__/ [ walt ] on Saturday 17 June 2006 20:43 \__
> On Sat, 17 Jun 2006 17:51:05 +0100, Roy Schestowitz wrote:
>
>> Great Man Series: The most hated man in cyberspace
>
>> |
>> | This business movement, which Stallman grandfathered, has done to
>> | software what Moore's Law did to hardware. It has pushed prices to the
>> | floor. It has brought thousands of new programmers, and millions of new
>> | users, to the Internet.
>> |
>> | This has always been Stallman's goal. His only goal. And he has taken
>> | it, all the criticism, all the jibes, because he believes in what he's
>> | doing.
>> `----
>>
>> http://blogs.zdnet.com/open-source/?p=682
>
> I found this interesting video of an RMS talk recently:
>
> http://video.google.com/videoplay?docid=-1647626314188526128&q=Linux
It hasn't left a most positive impression on me, but I
respect the GNU ideaology, which affects millions, if not
billions of people and encircles many (ten/hundreds of)
thousands of developers.
The free software development model, which make
distributability a breeze, gives opportunity to everyone,
regardless of available resources.
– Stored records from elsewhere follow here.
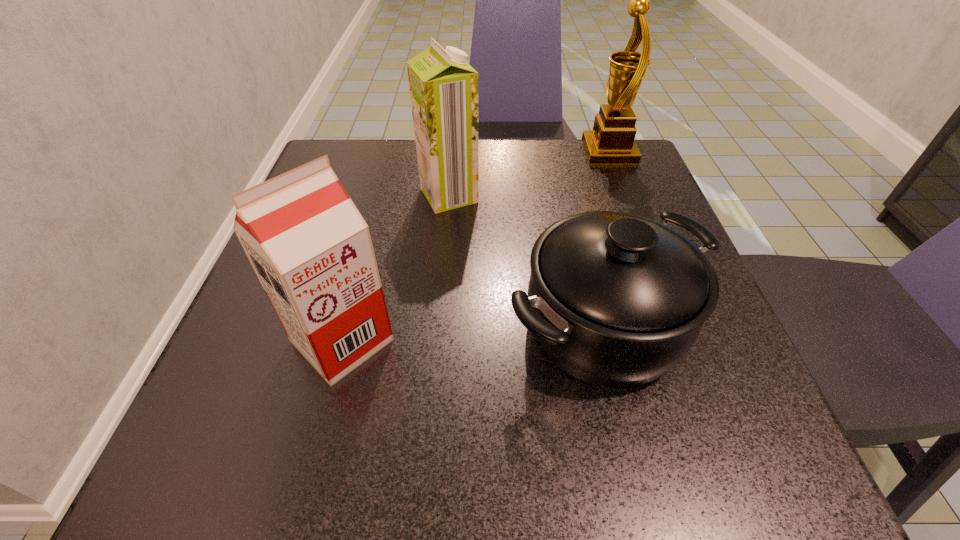 This screenshot has width=960, height=540. Identify the location of free spot between the farther soya milk and the leftmost object. (396, 268).

Locate an element on the screen. This screenshot has width=960, height=540. empty space that is in between the farther soya milk and the leftmost object is located at coordinates (396, 268).

At what (x,y) coordinates should I click in order to perform the action: click on object that can be found as the second closest to the left soya milk. Please return your answer as a coordinate pair (x, y). The height and width of the screenshot is (540, 960). Looking at the image, I should click on point(443,87).

Locate an element on the screen. object that stands as the third closest to the nearer soya milk is located at coordinates (611, 142).

Locate an element on the screen. This screenshot has width=960, height=540. free space that satisfies the following two spatial constraints: 1. on the front-facing side of the award; 2. on the front side of the second farthest object is located at coordinates [x=626, y=195].

The image size is (960, 540). I want to click on free point that satisfies the following two spatial constraints: 1. on the front-facing side of the award; 2. on the front side of the saucepan, so click(x=676, y=325).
The OLPC initiative is a
prime example of that.
FOSS drives enormous, conjoined innovation. The
secret-keeping conduct has never led to many advancements in
science, which is why people are encouraged (or even urged
andforced) to publish their work in conferences and
journals. More people in academia, in this age of computing
and comminication over the Internet, are sharing their code,
_as well as_ the concepts. The GPL fits like hand in glove
with research, which is where Stallman comes from.